I responded, “Well, I just mean that I’m questioning a lot of things, wondering a lot of things, and doubting a lot of things.”
He said, “Tell me this—do you still believe that Jesus Christ is your Lord and Savior?”
I said that I did.
And then my father gave me the greatest single piece of advice that I have ever received in all my almost fifty years of living: “Son, just hold on to that. Everything else will take care of itself.”
Back in 1949, my late mentor Dr. Howard Giddens was preparing to leave the pastorate of the First Baptist Church in Bainbridge, GA to assume the same position at the First Baptist Church in Athens, GA, home of the University of Georgia. He was anxious about making the transition.
“That church is full of professors and administrators from the University,” he told Mrs. Giddens. “What do I have that I can say to them?”

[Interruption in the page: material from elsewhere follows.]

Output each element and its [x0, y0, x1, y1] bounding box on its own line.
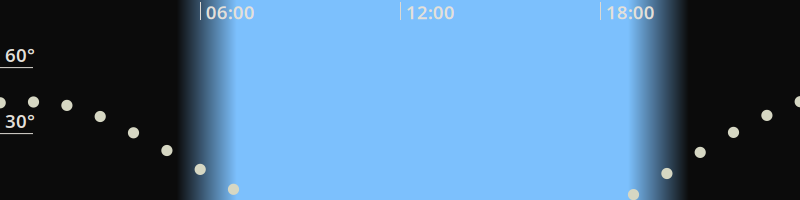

And then Mrs. Giddens gave Dr. Giddens some of the best advice he ever got: “Well, Duke (that was his nickname), don’t those Ph.D.s need to know Jesus, too? Then just tell them about Jesus.”
Back to the basics—that’s what both stories are about. We in the pulpit—we in the Church—need always to remember and never to forget that it’s all about Jesus. Doctrine matters, theology matters, hermeneutics matter—but nothing matters like having a personal relationship with Jesus and following Jesus matter.
That’s why I have lately added something to our liturgy. I still read the Scripture, I still preach the sermon, and I still pray the prayer. But now, after the prayer and before the hymn of response, I say something like this: “Jesus Christ is the Son of God; he is the Messiah; he is the Savior. He came to this world and lived a life of perfect obedience. He died on the cross for the forgiveness of our sins, he rose from the dead on the third day to give us the assurance of eternal life, and he ascended to the right hand of the Father from where he will come again to judge the living and the dead. He is the way to God. It is he who calls you to salvation today.”
It’s part of my effort to remember the advice of my father and the advice of Mrs. Giddens. Whatever else I do and say, I need to hold on to Jesus and I need to tell them about Jesus.
Getting back to the basics is a continuous and necessary process.